I wrote about this tangentially in a blog post a couple of years ago in which I talked about the statement “All Lives Matter,” concluding that many people who say that really do not act in way that truly reflects it. I shared a story about an incarcerated individual with whom I have corresponded and visited for over twenty years. He is currently serving a life sentence. In 2002, he was diagnosed with a terrible cancer and called on me to counsel him on what he should do. Ultimately, he decided to undergo treatment and beat the odds by becoming cancer-free (he did the same again with a later diagnosis). One might wonder what the point is of curing one’s cancer if when it is all over s/he will still be still be incarcerated for the rest of one’s life. Is the life of an incarcerated person somehow not worth living?

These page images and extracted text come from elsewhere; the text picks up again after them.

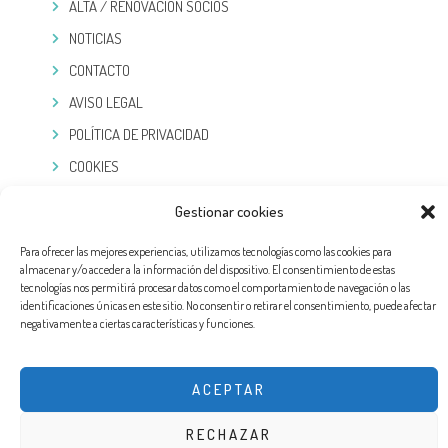
ALTA / RENOVACIÓN SOCIOS
NOTICIAS
CONTACTO
AVISO LEGAL
POLÍTICA DE PRIVACIDAD
COOKIES
TELEGRAM
Gestionar cookies
Para ofrecer las mejores experiencias, utilizamos tecnologías como las cookies para
almacenar y/o acceder a la información del dispositivo. El consentimiento de estas
tecnologías nos permitirá procesar datos como el comportamiento de navegación o las
identificaciones únicas en este sitio. No consentir o retirar el consentimiento, puede afectar
negativamente a ciertas características y funciones.
ACEPTAR
RECHAZAR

I learned that it is, and I have seen it played out over and over again since 2002.
In a similar vein, one could ask whether there is any point to training someone with Alzheimer’s or another end-stage disease. I addressed this in a more recent post, remembering a client who was on hospice care when I began training him. He had been athletic his whole life and his family knew that he loved to work out; in the last several months of his life, that is what we did together. Did it hold off the disease? Did it cure him? No. Did it add quality to his life on the days we were together? I would like to think so.

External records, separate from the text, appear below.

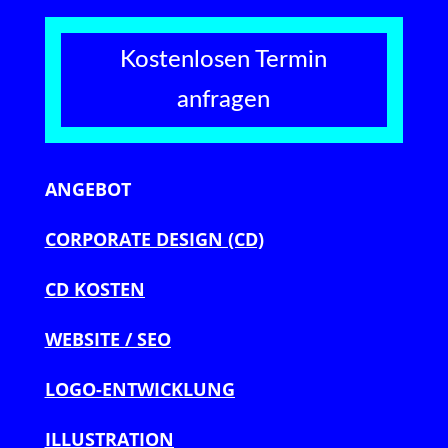
Kostenlosen Termin
anfragen
ANGEBOT
CORPORATE DESIGN (CD)
CD KOSTEN
WEBSITE / SEO
LOGO-ENTWICKLUNG
ILLUSTRATION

I do work with clients who experience cognitive decline. There are all kinds of considerations that go into carrying out this kind of training and my certifying organiation, The American Council on Exercise, has even written about it. There is research that indicates that aerobic exercise can actually help maintain (and perhaps even improve) cognitive function, but even if there was not, the quality time spent together is worth it. As with all my clients, I meet them where they are–physically, emotionally, spiritually, and mentally. I consider it a special honor to work with older adults; I believe that I make a difference in the lives of these clients (and in their families), and I know it has made a difference in mine.